Zhong Peng-Yu, Ma Ying, Shang Yao-Sheng, Niu Ying, Bai Nan, Wang Zhi-Lu
Department of Cardiology, Nanchong Central Hospital, Nanchong, China.
The First Clinical Medical College of Lanzhou University, Lanzhou, China.
Front Cardiovasc Med. 2022 Jun 21;9:899701. doi: 10.3389/fcvm.2022.899701. eCollection 2022.
The coronary lesions are the most common form of coronary artery disease, and stent implantation still is the main therapeutic strategy. This network meta-analysis aims to evaluate the efficacy of drug-coated balloons only (DCB only) and DCB combined with bare-metal stents (DCB+BMS) strategies vs. drug-eluting stents (DES) and BMS approaches in coronary artery lesion.
PubMed, EMBASE, and Cochrane Library databases were retrieved to include the relevant randomized controlled trials that compared DCB approaches and stents implantation in patients with coronary artery diseases. The primary outcome was major adverse cardiac events (MACE). The clinical outcomes included target lesion revascularization (TLR), all-cause death, and myocardial infarction. The angiographic outcomes consisted of in-segment late lumen loss (LLL) and binary restenosis. The odds ratio (OR) and 95% confidence intervals (95% CIs) for dichotomous data, and weighted mean differences for continuous data were calculated in the Bayesian network frame.
A total of 26 randomized controlled trials and 4,664 patients were included in this study.
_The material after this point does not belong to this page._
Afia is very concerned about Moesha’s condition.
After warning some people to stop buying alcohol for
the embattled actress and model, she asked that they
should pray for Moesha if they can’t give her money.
The DCB-only strategy was comparable with the efficacy of MACE, clinical outcomes, and binary restenosis compared with DES. In addition, this strategy can significantly reduce the in-segment LLL compared with the first-generation (MD -0.29, -0.49 to -0.12) and the second-generation DES (MD -0.15, -0.27 to -0.026). However, subgroup analysis suggested that DCB only was associated with higher in-segment LLL than DES (MD 0.33, 0.14 to 0.51) in patients with acute coronary syndrome. Compared with DES, the DCB+BMS strategy had a similar incidence of myocardial infarction and all-cause death, but a higher incidence of MACE, TLR, and angiographic outcomes. In addition, DCB+BMS was associated with a similar incidence of myocardial infarction and all-cause death than BMS, with a lower incidence of MACE, TLR, and angiographic outcomes.
The DCB only is associated with similar efficacy and lower risk of LLL compared with DES. In addition, the DCB+BMS strategy is superior to BMS alone but inferior to DES (PROSPERO, CRD 42021257567).
冠状动脉病变是冠状动脉疾病最常见的形式,支架植入仍是主要的治疗策略。这项网状荟萃分析旨在评估单纯药物涂层球囊(仅DCB)以及药物涂层球囊联合裸金属支架(DCB+BMS)策略与药物洗脱支架(DES)和裸金属支架(BMS)方法在冠状动脉病变中的疗效。
检索PubMed、EMBASE和Cochrane图书馆数据库,纳入比较DCB方法与冠状动脉疾病患者支架植入的相关随机对照试验。主要结局是主要不良心脏事件(MACE)。临床结局包括靶病变血运重建(TLR)、全因死亡和心肌梗死。血管造影结局包括节段内晚期管腔丢失(LLL)和二元再狭窄。在贝叶斯网络框架中计算二分数据的比值比(OR)和95%置信区间(95%CI)以及连续数据的加权平均差。
本研究共纳入26项随机对照试验和4664例患者。与DES相比,仅DCB策略在MACE疗效、临床结局和二元再狭窄方面相当。此外,与第一代DES(MD -0.29,-0.49至-0.12)和第二代DES(MD -0.15,-0.27至-0.026)相比,该策略可显著降低节段内LLL。然而,亚组分析表明,在急性冠状动脉综合征患者中,仅DCB的节段内LLL高于DES(MD 0.33,0.14至0.51)。与DES相比,DCB+BMS策略的心肌梗死和全因死亡发生率相似,但MACE、TLR和血管造影结局的发生率较高。此外,DCB+BMS与BMS的心肌梗死和全因死亡发生率相似,MACE、TLR和血管造影结局的发生率较低。
与DES相比,仅DCB的疗效相似且LLL风险较低。此外,DCB+BMS策略优于单独使用BMS,但劣于DES(国际前瞻性系统评价注册库,CRD 42021257567)。